Accounting Policies [Abstract]

Basis of Presentation

Basis of Presentation

The accompanying condensed consolidated financial statements are prepared in accordance with accounting principles generally accepted in the United States (“U.S. GAAP”) and include the accounts of the Company and its wholly owned subsidiary Checkmate Pharmaceuticals Security Corporation. Any reference in these notes to applicable guidance is meant to refer to the authoritative accounting principles generally accepted in the United States as found in the Accounting Standard Codification (ASC) and Accounting Standards Update (ASU) of the Financial Accounting Standards Board (FASB).

Unaudited interim financial information

Unaudited interim financial information

The accompanying interim condensed consolidated financial statements and related disclosures are unaudited and have been prepared in accordance with GAAP for interim financial information and the instructions to Form 10-Q and Article 10 of Regulation S-X of the Exchange Act. Accordingly, they do not include all the information and footnotes required by GAAP for complete financial statements and should be read in conjunction with the Company’s financial statements and related footnotes as of and for the year ended December 31, 2020, included in the Company’s 2020 Annual Report on Form 10-K. The Company’s financial information as of June 30, 2021, and for the three and six months ended June 30, 2021 and 2020 is unaudited, but in the opinion of management, includes all adjustments, consisting only of normal recurring adjustments, considered necessary for a fair presentation of the financial position, results of operations and cash flows at the dates and for the periods presented. The balance sheet data as of December 31, 2020 was derived from audited financial statements. The results of the Company’s operations for any interim period are not necessarily indicative of the results that may be expected for any other interim period or for a full fiscal year.

Use of Estimates

Use of estimates

The preparation of the Company’s condensed consolidated financial statements in conformity with GAAP requires management to make estimates and assumptions that affect the reported amounts of assets and liabilities and the reported amounts of expenses during the reporting periods. Significant estimates and assumptions reflected in these condensed consolidated financial statements include, but are not limited to, the accrual of research and development expenses and the valuation of stock-based awards before the Company’s IPO. The Company bases its estimates on historical experience, known trends and other market-specific or other relevant factors that it believes to be reasonable under the circumstances. Estimates are periodically reviewed in light of changes in circumstances, facts and experience. Changes in estimates are recorded in the period in which they become known. Actual results may differ from those estimates or assumptions.

Machinery and equipment

Machinery and equipment

Machinery and equipment is recorded at cost less accumulated depreciation. Depreciation is recognized using the straight-line method over the estimated useful life of five years for each asset. Accumulated depreciation at June 30, 2021 was $11,000.

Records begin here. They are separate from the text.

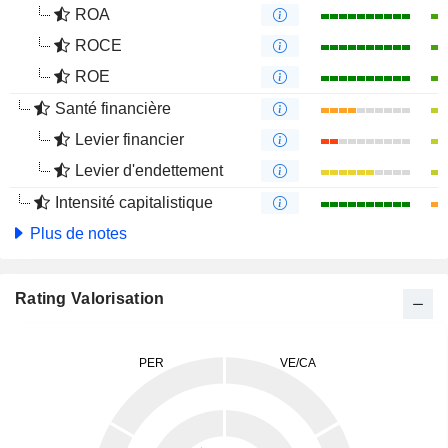
ROA
ROCE
ROE
Santé financière
Levier financier
Levier d'endettement
Intensité capitalistique
Plus de notes
Rating Valorisation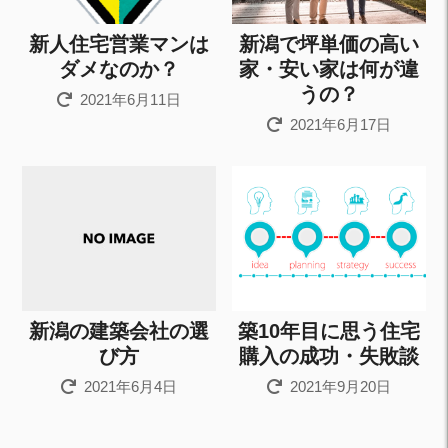
新人住宅営業マンは
新潟で坪単価の高い
ダメなのか？
家・安い家は何が違
うの？
2021年6月11日
2021年6月17日
新潟の建築会社の選
築10年目に思う住宅
び方
購入の成功・失敗談
2021年6月4日
2021年9月20日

Recently issued accounting pronouncement

Recently issued accounting pronouncement

In June 2016, the FASB issued ASU 2016-13, “Credit Losses (Topic 326).” ASU 2016-13 requires that financial assets measured at amortized cost, such as trade receivables and investments, be represented net of expected credit losses, which may be estimated based on relevant information such as historical experience, current conditions, and future expectation for each pool of similar financial asset. The new guidance requires enhanced disclosures related to trade receivables and associated credit losses. In May 2019, the FASB issued ASU No. 2019-05, “Financial Instruments—Credit Losses (Topic 326) Targeted Transition Relief,” which allows for a transition election on certain instruments. The guidance is effective for Smaller Reporting Companies for fiscal years beginning after December 15, 2022 and interim periods in those fiscal years. In November 2019, the FASB issued ASU No. 2019-11 which amends certain aspects of ASU No. 2016-13, including transition relief for trouble debt restructuring, among other topics. The Company is currently evaluating the impact of this pronouncement on its consolidated financial statements.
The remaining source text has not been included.